■ PROBLEM DESCRIPTION ■
Could each entry be returned exactly as it appears?
────────
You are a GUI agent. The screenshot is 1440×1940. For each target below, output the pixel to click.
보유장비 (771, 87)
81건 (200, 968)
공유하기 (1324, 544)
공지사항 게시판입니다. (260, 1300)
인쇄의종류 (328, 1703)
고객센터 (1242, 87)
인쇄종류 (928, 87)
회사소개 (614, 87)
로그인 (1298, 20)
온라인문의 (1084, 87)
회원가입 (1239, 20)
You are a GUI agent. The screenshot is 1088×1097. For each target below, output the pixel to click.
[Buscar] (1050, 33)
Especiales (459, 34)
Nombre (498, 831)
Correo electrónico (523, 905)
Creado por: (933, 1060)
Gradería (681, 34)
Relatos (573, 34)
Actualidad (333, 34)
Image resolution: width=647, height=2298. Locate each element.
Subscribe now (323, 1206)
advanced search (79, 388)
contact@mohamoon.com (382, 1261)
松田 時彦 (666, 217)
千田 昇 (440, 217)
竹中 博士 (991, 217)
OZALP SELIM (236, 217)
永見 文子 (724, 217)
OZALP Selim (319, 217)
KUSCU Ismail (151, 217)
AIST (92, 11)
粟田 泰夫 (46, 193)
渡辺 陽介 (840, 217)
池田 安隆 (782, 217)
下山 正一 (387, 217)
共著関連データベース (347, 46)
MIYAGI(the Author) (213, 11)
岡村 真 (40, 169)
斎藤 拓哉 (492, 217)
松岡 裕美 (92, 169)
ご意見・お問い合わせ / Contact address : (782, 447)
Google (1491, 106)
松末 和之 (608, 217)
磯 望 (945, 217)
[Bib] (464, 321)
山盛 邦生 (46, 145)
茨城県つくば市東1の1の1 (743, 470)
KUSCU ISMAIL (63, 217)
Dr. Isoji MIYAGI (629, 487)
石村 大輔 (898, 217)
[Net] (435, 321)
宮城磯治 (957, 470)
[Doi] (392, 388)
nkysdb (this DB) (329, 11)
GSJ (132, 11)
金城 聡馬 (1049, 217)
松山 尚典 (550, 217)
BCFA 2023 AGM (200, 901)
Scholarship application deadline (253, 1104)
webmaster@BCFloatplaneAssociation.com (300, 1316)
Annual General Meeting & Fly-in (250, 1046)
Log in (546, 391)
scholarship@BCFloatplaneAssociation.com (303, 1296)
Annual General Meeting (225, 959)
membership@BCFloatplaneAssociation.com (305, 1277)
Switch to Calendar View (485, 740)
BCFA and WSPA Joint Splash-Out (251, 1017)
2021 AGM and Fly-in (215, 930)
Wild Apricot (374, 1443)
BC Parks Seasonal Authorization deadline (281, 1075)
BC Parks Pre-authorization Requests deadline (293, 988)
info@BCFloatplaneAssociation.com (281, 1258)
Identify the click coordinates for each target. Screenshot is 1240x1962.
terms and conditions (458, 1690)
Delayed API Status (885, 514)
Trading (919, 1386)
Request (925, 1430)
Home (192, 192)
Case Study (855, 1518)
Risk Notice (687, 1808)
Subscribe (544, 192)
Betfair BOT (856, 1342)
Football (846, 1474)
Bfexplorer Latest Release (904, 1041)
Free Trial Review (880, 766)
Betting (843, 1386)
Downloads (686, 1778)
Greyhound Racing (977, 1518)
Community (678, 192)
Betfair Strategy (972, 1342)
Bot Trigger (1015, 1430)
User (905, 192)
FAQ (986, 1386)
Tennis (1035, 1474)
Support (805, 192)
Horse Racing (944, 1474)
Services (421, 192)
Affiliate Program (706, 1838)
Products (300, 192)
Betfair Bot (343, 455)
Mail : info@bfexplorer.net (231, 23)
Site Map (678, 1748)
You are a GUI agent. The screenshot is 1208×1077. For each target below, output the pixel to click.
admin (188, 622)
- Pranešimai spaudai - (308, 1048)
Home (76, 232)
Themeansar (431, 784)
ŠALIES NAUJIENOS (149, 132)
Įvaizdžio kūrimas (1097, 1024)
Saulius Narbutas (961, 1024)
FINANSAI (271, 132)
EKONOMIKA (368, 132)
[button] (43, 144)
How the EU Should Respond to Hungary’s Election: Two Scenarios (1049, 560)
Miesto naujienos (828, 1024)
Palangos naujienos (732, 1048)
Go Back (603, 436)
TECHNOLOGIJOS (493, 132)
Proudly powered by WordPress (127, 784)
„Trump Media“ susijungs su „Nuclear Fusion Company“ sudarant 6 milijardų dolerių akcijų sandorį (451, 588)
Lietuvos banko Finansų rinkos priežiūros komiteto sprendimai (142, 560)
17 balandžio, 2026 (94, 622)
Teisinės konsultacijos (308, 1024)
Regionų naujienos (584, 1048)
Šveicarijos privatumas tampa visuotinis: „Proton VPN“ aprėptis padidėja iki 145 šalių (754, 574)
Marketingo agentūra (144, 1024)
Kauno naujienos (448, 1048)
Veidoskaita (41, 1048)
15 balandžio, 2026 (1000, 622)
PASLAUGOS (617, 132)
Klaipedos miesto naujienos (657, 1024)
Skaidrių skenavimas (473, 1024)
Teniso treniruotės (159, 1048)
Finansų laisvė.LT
────────
■ SOLUTION TO THE EXERCISE ■
You are a GUI agent. The screenshot is 1440×1940. For each target below, output the pixel to click.
보유장비 (771, 87)
81건 (200, 968)
공유하기 (1324, 544)
공지사항 게시판입니다. (260, 1300)
인쇄의종류 (328, 1703)
고객센터 (1242, 87)
인쇄종류 (928, 87)
회사소개 (614, 87)
로그인 (1298, 20)
온라인문의 (1084, 87)
회원가입 (1239, 20)
You are a GUI agent. The screenshot is 1088×1097. For each target below, output the pixel to click.
[Buscar] (1050, 33)
Especiales (459, 34)
Nombre (498, 831)
Correo electrónico (523, 905)
Creado por: (933, 1060)
Gradería (681, 34)
Relatos (573, 34)
Actualidad (333, 34)
Image resolution: width=647, height=2298. Locate each element.
Subscribe now (323, 1206)
advanced search (79, 388)
contact@mohamoon.com (382, 1261)
松田 時彦 (666, 217)
千田 昇 (440, 217)
竹中 博士 (991, 217)
OZALP SELIM (236, 217)
永見 文子 (724, 217)
OZALP Selim (319, 217)
KUSCU Ismail (151, 217)
AIST (92, 11)
粟田 泰夫 (46, 193)
渡辺 陽介 (840, 217)
池田 安隆 (782, 217)
下山 正一 (387, 217)
共著関連データベース (347, 46)
MIYAGI(the Author) (213, 11)
岡村 真 (40, 169)
斎藤 拓哉 (492, 217)
松岡 裕美 (92, 169)
ご意見・お問い合わせ / Contact address : (782, 447)
Google (1491, 106)
松末 和之 (608, 217)
磯 望 (945, 217)
[Bib] (464, 321)
山盛 邦生 (46, 145)
茨城県つくば市東1の1の1 (743, 470)
KUSCU ISMAIL (63, 217)
Dr. Isoji MIYAGI (629, 487)
石村 大輔 (898, 217)
[Net] (435, 321)
宮城磯治 (957, 470)
[Doi] (392, 388)
nkysdb (this DB) (329, 11)
GSJ (132, 11)
金城 聡馬 (1049, 217)
松山 尚典 (550, 217)
BCFA 2023 AGM (200, 901)
Scholarship application deadline (253, 1104)
webmaster@BCFloatplaneAssociation.com (300, 1316)
Annual General Meeting & Fly-in (250, 1046)
Log in (546, 391)
scholarship@BCFloatplaneAssociation.com (303, 1296)
Annual General Meeting (225, 959)
membership@BCFloatplaneAssociation.com (305, 1277)
Switch to Calendar View (485, 740)
BCFA and WSPA Joint Splash-Out (251, 1017)
2021 AGM and Fly-in (215, 930)
Wild Apricot (374, 1443)
BC Parks Seasonal Authorization deadline (281, 1075)
BC Parks Pre-authorization Requests deadline (293, 988)
info@BCFloatplaneAssociation.com (281, 1258)
Identify the click coordinates for each target. Screenshot is 1240x1962.
terms and conditions (458, 1690)
Delayed API Status (885, 514)
Trading (919, 1386)
Request (925, 1430)
Home (192, 192)
Case Study (855, 1518)
Risk Notice (687, 1808)
Subscribe (544, 192)
Betfair BOT (856, 1342)
Football (846, 1474)
Bfexplorer Latest Release (904, 1041)
Free Trial Review (880, 766)
Betting (843, 1386)
Downloads (686, 1778)
Greyhound Racing (977, 1518)
Community (678, 192)
Betfair Strategy (972, 1342)
Bot Trigger (1015, 1430)
User (905, 192)
FAQ (986, 1386)
Tennis (1035, 1474)
Support (805, 192)
Horse Racing (944, 1474)
Services (421, 192)
Affiliate Program (706, 1838)
Products (300, 192)
Betfair Bot (343, 455)
Mail : info@bfexplorer.net (231, 23)
Site Map (678, 1748)
You are a GUI agent. The screenshot is 1208×1077. For each target below, output the pixel to click.
admin (188, 622)
- Pranešimai spaudai - (308, 1048)
Home (76, 232)
Themeansar (431, 784)
ŠALIES NAUJIENOS (149, 132)
Įvaizdžio kūrimas (1097, 1024)
Saulius Narbutas (961, 1024)
FINANSAI (271, 132)
EKONOMIKA (368, 132)
[button] (43, 144)
How the EU Should Respond to Hungary’s Election: Two Scenarios (1049, 560)
Miesto naujienos (828, 1024)
Palangos naujienos (732, 1048)
Go Back (603, 436)
TECHNOLOGIJOS (493, 132)
Proudly powered by WordPress (127, 784)
„Trump Media“ susijungs su „Nuclear Fusion Company“ sudarant 6 milijardų dolerių akcijų sandorį (451, 588)
Lietuvos banko Finansų rinkos priežiūros komiteto sprendimai (142, 560)
17 balandžio, 2026 (94, 622)
Teisinės konsultacijos (308, 1024)
Regionų naujienos (584, 1048)
Šveicarijos privatumas tampa visuotinis: „Proton VPN“ aprėptis padidėja iki 145 šalių (754, 574)
Marketingo agentūra (144, 1024)
Kauno naujienos (448, 1048)
Veidoskaita (41, 1048)
15 balandžio, 2026 (1000, 622)
PASLAUGOS (617, 132)
Klaipedos miesto naujienos (657, 1024)
Skaidrių skenavimas (473, 1024)
Teniso treniruotės (159, 1048)
Finansų laisvė.LT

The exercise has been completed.